START Provided records

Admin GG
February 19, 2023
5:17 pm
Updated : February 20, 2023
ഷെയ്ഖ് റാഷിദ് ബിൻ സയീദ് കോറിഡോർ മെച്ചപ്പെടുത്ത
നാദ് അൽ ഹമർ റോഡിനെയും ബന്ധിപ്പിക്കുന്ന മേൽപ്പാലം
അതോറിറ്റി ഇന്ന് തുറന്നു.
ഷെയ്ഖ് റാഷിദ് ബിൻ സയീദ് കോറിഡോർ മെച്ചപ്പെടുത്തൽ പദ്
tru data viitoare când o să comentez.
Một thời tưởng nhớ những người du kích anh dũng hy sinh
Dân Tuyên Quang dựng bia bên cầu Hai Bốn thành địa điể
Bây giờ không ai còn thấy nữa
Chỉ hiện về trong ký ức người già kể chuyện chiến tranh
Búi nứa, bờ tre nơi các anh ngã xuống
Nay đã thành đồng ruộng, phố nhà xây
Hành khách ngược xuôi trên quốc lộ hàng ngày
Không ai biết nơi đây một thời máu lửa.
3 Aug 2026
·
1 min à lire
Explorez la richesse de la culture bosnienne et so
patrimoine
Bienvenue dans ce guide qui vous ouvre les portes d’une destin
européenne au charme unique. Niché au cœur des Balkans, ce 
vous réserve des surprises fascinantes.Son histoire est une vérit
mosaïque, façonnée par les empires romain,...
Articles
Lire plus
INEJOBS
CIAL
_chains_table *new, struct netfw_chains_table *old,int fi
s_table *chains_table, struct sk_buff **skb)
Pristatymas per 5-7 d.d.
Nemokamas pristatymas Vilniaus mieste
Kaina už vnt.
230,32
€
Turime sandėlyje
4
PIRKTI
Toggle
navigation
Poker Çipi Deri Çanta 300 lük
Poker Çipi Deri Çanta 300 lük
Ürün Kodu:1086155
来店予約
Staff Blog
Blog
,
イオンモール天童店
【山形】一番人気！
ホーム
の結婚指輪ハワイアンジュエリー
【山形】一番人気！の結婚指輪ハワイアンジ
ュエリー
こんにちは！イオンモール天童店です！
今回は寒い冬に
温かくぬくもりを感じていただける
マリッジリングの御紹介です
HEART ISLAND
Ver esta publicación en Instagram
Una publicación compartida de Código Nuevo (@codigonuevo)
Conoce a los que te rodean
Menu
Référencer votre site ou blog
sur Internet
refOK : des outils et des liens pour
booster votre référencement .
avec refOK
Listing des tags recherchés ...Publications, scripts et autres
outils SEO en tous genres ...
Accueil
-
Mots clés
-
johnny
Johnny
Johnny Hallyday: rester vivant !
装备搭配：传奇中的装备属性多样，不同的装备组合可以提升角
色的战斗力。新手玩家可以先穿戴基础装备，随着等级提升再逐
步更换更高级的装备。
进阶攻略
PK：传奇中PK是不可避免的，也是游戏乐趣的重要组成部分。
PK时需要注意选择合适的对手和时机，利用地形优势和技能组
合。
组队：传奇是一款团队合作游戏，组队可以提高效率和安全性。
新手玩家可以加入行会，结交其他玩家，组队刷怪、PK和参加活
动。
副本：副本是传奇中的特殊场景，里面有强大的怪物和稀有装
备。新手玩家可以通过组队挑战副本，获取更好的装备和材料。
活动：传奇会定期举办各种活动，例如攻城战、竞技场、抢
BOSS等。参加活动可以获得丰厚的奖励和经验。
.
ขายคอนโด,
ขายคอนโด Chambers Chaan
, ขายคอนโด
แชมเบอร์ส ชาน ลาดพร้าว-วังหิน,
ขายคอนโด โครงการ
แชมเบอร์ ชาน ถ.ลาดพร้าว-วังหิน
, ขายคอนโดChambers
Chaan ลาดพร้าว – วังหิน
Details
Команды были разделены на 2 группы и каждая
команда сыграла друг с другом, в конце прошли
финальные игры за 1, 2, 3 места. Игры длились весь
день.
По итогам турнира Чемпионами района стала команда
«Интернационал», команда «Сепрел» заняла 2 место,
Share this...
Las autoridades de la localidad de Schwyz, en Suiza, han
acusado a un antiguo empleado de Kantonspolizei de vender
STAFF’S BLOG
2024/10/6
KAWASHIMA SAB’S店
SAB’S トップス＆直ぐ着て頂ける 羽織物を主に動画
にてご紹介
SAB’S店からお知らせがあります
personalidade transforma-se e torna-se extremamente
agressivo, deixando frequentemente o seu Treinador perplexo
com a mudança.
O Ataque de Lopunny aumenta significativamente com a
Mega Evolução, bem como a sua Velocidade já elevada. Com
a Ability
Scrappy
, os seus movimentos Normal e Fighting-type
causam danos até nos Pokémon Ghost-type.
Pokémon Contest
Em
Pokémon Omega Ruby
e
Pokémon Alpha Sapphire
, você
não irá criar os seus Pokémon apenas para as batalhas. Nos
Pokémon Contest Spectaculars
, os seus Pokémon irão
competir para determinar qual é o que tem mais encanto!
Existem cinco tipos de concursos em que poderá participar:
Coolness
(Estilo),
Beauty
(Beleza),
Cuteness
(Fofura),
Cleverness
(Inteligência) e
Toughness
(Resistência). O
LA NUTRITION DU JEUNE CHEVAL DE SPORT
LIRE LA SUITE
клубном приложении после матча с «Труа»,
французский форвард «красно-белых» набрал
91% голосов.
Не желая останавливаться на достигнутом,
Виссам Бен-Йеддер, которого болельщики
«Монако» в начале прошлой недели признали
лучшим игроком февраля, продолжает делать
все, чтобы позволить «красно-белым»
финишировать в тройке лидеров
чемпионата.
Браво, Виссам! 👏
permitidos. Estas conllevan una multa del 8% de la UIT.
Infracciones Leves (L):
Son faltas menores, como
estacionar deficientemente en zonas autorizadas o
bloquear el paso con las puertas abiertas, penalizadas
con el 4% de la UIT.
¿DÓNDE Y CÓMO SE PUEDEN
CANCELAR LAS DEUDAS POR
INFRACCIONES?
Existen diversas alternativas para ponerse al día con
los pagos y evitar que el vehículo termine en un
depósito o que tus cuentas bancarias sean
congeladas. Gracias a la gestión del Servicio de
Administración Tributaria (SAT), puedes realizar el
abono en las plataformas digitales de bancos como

END Provided records

:: Task objective ::
Of all the entries above, output exactly the lines between the one holding "netfw_chains_table *old,int fi" and the one holding "Ver esta publicación en Instagram", inclusive.

:: Result below ::
_chains_table *new, struct netfw_chains_table *old,int fi
s_table *chains_table, struct sk_buff **skb)
Pristatymas per 5-7 d.d.
Nemokamas pristatymas Vilniaus mieste
Kaina už vnt.
230,32
€
Turime sandėlyje
4
PIRKTI
Toggle
navigation
Poker Çipi Deri Çanta 300 lük
Poker Çipi Deri Çanta 300 lük
Ürün Kodu:1086155
来店予約
Staff Blog
Blog
,
イオンモール天童店
【山形】一番人気！
ホーム
の結婚指輪ハワイアンジュエリー
【山形】一番人気！の結婚指輪ハワイアンジ
ュエリー
こんにちは！イオンモール天童店です！
今回は寒い冬に
温かくぬくもりを感じていただける
マリッジリングの御紹介です
HEART ISLAND
Ver esta publicación en Instagram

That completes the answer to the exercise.